**PROVIDED RECORDS**

* * *

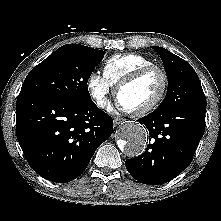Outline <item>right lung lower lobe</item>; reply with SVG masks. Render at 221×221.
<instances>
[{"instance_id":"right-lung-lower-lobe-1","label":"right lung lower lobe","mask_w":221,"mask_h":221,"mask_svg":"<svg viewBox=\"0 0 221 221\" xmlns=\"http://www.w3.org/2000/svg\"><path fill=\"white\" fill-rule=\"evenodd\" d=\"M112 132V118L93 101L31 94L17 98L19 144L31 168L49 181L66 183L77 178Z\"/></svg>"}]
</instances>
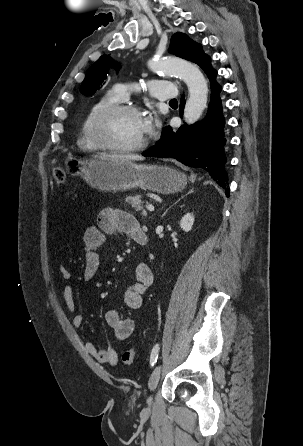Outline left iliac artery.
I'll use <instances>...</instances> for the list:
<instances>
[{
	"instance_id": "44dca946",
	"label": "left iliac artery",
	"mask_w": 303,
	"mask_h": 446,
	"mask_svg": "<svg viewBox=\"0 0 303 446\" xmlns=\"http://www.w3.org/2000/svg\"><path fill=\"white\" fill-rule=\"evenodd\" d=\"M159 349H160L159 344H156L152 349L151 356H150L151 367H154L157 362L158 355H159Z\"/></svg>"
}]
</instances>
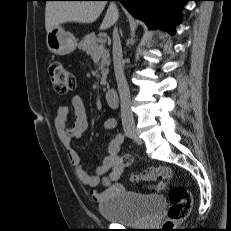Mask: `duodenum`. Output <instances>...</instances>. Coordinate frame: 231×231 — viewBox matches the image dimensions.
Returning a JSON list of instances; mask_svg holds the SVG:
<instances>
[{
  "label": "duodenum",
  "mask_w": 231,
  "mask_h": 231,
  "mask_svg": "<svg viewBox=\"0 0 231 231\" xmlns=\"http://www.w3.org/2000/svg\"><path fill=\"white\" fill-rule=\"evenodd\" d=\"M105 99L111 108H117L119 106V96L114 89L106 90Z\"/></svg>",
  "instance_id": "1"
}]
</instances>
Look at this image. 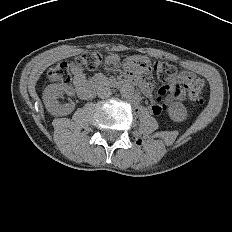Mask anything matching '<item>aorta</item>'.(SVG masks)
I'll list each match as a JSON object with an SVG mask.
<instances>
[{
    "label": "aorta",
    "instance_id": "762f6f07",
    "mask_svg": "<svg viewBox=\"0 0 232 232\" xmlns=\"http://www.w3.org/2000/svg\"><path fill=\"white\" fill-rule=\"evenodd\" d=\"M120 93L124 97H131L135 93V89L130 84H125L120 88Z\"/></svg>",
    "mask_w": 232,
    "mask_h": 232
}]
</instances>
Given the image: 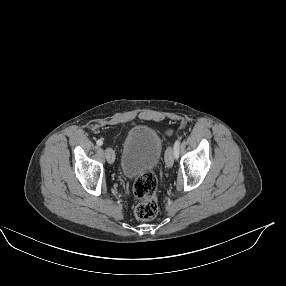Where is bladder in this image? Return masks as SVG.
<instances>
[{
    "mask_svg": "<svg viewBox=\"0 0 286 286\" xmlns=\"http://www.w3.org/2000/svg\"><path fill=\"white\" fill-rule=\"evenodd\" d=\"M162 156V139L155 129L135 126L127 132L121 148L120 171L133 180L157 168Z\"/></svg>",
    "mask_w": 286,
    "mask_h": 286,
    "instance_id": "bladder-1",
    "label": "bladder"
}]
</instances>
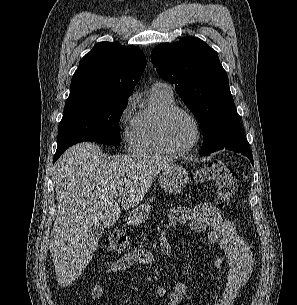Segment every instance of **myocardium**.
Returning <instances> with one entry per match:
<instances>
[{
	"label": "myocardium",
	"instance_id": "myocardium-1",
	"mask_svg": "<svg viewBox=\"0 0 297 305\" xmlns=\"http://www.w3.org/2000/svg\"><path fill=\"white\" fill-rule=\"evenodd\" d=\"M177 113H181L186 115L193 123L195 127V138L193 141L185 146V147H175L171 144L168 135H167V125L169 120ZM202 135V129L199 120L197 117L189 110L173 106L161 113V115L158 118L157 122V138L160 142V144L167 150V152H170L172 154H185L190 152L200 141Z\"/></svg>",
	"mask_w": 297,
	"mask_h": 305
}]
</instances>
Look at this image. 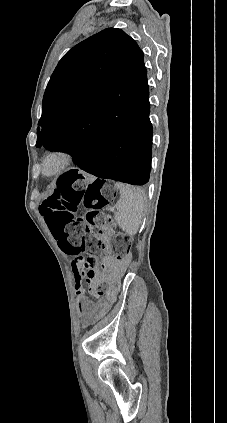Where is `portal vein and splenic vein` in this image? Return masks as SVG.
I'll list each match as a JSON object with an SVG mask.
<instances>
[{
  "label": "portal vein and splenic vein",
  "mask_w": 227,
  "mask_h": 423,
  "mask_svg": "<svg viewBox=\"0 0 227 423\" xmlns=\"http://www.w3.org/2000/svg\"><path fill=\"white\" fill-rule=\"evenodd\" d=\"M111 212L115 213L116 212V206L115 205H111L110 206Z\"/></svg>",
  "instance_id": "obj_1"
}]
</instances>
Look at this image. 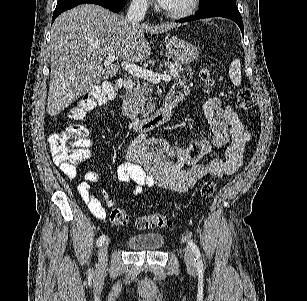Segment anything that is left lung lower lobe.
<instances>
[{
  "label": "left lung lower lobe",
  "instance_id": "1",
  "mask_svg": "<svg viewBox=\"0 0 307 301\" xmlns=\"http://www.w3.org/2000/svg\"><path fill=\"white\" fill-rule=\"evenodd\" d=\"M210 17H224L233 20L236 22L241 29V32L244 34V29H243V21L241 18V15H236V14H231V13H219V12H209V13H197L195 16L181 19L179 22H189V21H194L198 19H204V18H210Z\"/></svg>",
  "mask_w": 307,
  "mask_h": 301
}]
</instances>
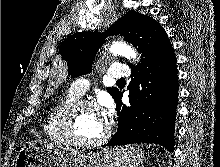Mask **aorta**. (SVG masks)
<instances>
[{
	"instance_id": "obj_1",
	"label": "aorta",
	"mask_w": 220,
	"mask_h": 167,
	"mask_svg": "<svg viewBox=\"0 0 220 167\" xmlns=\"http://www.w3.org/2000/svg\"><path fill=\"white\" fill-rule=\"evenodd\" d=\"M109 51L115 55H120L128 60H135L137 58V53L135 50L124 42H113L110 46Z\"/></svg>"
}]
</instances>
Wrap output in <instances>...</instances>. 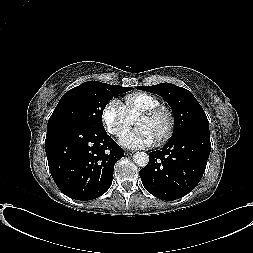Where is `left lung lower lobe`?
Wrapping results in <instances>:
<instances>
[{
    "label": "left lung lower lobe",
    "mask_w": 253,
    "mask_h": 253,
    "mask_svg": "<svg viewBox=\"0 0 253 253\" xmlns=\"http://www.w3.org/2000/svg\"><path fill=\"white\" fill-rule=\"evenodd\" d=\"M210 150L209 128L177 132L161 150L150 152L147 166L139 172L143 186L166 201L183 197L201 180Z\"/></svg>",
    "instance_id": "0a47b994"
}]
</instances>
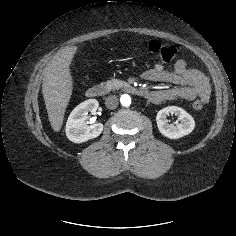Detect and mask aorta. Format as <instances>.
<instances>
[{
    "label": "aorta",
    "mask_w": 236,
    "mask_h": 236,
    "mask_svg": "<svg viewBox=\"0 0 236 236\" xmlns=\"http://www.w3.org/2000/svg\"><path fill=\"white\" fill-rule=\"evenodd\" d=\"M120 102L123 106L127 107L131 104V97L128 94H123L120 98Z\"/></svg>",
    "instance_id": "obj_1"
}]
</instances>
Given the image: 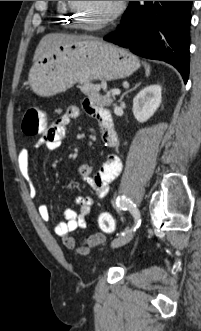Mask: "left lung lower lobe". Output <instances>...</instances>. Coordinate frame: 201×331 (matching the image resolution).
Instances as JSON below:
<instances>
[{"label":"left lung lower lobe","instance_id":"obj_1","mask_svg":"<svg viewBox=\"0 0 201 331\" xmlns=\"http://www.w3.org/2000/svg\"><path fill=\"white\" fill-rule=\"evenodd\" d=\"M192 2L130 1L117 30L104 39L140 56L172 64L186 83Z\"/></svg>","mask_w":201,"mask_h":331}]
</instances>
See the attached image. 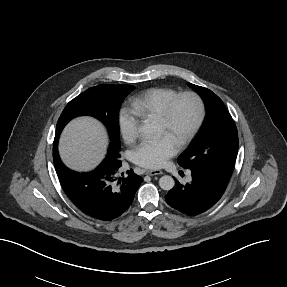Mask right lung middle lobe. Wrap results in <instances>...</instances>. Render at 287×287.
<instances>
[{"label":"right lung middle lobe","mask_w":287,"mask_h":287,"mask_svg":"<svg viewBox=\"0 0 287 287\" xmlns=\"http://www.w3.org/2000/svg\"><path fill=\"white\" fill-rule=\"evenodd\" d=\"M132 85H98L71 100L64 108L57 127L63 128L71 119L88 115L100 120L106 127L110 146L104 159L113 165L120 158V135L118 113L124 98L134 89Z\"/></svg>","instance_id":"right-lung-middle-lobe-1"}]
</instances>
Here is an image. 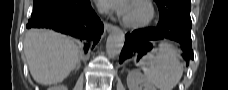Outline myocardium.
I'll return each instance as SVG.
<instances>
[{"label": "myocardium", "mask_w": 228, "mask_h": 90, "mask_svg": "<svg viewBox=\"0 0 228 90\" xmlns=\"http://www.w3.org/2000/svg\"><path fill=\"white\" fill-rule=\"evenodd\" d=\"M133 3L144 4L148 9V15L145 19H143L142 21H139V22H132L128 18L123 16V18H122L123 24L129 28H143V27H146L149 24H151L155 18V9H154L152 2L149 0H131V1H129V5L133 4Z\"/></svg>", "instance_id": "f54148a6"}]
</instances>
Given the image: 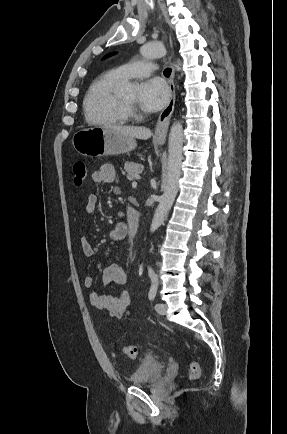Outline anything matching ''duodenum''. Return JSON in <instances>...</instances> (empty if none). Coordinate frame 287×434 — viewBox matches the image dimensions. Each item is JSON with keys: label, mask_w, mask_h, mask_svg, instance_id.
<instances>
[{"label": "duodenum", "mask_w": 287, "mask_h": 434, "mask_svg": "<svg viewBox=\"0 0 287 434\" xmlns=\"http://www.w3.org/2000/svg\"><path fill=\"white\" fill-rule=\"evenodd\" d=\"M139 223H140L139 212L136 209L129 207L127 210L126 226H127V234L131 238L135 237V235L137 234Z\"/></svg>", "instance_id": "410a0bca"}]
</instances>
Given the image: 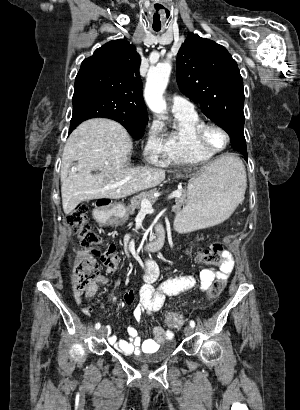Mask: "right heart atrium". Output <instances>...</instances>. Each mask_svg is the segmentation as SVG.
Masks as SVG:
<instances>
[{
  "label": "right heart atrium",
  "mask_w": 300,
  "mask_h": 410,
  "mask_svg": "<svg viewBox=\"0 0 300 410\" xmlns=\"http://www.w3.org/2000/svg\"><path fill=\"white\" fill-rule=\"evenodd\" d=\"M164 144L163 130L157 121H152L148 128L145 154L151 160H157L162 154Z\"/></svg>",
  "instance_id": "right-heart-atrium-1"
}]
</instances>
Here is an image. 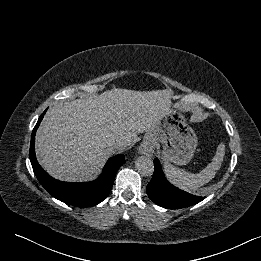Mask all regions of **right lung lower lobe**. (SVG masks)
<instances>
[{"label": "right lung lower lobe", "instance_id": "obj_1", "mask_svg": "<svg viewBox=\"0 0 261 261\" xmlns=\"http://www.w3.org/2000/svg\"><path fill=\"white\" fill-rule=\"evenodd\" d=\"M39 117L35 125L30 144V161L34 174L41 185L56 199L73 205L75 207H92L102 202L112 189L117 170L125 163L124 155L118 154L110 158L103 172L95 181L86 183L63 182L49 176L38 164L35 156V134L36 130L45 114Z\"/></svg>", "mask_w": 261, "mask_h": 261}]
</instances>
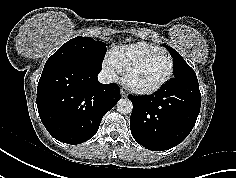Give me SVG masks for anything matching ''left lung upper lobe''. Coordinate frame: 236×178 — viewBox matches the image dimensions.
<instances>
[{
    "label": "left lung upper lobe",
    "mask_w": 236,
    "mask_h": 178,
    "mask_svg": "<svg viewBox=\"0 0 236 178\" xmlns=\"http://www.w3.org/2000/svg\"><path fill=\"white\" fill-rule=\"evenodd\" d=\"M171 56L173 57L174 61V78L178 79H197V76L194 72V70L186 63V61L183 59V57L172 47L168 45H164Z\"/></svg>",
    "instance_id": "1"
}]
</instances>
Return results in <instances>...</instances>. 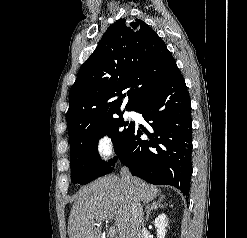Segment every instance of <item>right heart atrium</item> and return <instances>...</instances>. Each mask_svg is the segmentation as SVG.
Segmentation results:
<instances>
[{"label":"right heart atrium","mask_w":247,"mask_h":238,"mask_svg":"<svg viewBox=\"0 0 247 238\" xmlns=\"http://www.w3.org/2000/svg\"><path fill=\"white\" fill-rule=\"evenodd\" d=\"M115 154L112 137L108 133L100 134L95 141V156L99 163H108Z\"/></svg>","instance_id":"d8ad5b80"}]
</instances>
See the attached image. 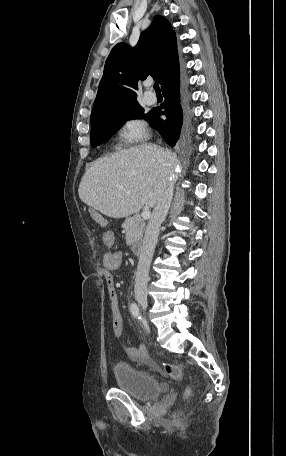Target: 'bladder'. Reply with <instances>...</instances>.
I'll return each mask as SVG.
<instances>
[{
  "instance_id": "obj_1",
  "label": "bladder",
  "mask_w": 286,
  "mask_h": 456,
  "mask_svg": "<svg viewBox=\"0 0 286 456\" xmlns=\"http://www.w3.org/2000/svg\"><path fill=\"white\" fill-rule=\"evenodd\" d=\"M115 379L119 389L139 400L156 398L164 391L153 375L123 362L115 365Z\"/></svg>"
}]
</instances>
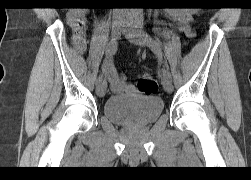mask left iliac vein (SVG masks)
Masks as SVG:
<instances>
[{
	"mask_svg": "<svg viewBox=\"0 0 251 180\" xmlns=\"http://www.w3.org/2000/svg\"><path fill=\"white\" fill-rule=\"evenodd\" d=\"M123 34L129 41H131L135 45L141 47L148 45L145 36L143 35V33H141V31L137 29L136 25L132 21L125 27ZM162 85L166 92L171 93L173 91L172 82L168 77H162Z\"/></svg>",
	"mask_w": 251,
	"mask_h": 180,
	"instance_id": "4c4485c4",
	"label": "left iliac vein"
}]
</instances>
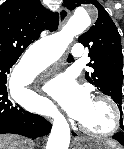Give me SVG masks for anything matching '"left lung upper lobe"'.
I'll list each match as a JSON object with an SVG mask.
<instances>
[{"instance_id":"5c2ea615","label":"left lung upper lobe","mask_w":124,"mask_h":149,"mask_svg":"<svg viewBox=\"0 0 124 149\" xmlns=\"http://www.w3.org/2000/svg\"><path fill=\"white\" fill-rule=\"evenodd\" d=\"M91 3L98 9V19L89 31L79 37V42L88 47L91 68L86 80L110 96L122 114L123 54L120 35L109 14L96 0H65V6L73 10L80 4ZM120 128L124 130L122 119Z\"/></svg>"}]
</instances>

* * *

**HOW TO COMPLETE THIS TASK**
Set down, in exact form, only the lines that start at the one containing "mask left iliac vein (SVG masks)" and finish at the last line of the material; pictures do not go in.

**REPLY**
mask left iliac vein (SVG masks)
Masks as SVG:
<instances>
[{
	"mask_svg": "<svg viewBox=\"0 0 251 180\" xmlns=\"http://www.w3.org/2000/svg\"><path fill=\"white\" fill-rule=\"evenodd\" d=\"M123 34L129 41H131L135 45L141 47L148 45L145 36L143 35V33H141V31L137 29L136 25L132 21L125 27ZM162 85L166 92L171 93L173 91L172 82L168 77H162Z\"/></svg>",
	"mask_w": 251,
	"mask_h": 180,
	"instance_id": "4c4485c4",
	"label": "left iliac vein"
}]
</instances>
Give me SVG masks for anything matching '"left lung upper lobe"'.
I'll list each match as a JSON object with an SVG mask.
<instances>
[{"instance_id":"5c2ea615","label":"left lung upper lobe","mask_w":124,"mask_h":149,"mask_svg":"<svg viewBox=\"0 0 124 149\" xmlns=\"http://www.w3.org/2000/svg\"><path fill=\"white\" fill-rule=\"evenodd\" d=\"M91 3L98 9V19L89 31L79 37V42L88 47L91 68L86 80L110 96L122 114L123 54L120 35L109 14L96 0H65V6L73 10L80 4ZM120 128L124 130L122 119Z\"/></svg>"}]
</instances>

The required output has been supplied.